• [WHAT THE EXERCISE ASKS] Scan the records below. List lines holding "дюропласт".

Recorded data

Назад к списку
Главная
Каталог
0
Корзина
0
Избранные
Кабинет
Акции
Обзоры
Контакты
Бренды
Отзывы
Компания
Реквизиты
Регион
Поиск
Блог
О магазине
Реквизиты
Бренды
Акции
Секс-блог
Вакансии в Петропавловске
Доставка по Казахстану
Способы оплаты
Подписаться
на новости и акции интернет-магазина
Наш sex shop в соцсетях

...

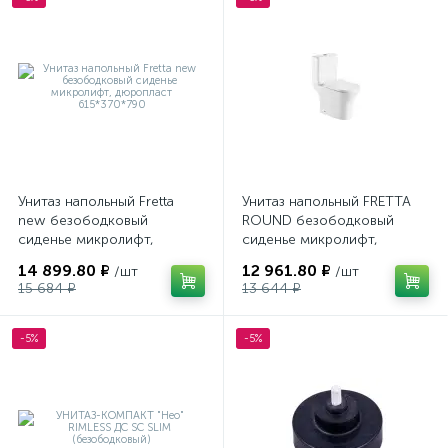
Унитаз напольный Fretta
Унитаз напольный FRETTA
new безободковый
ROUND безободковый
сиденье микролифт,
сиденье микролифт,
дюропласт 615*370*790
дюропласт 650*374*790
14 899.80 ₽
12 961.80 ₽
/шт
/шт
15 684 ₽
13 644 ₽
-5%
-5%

• [OUTPUT]
дюропласт 615*370*790
дюропласт 650*374*790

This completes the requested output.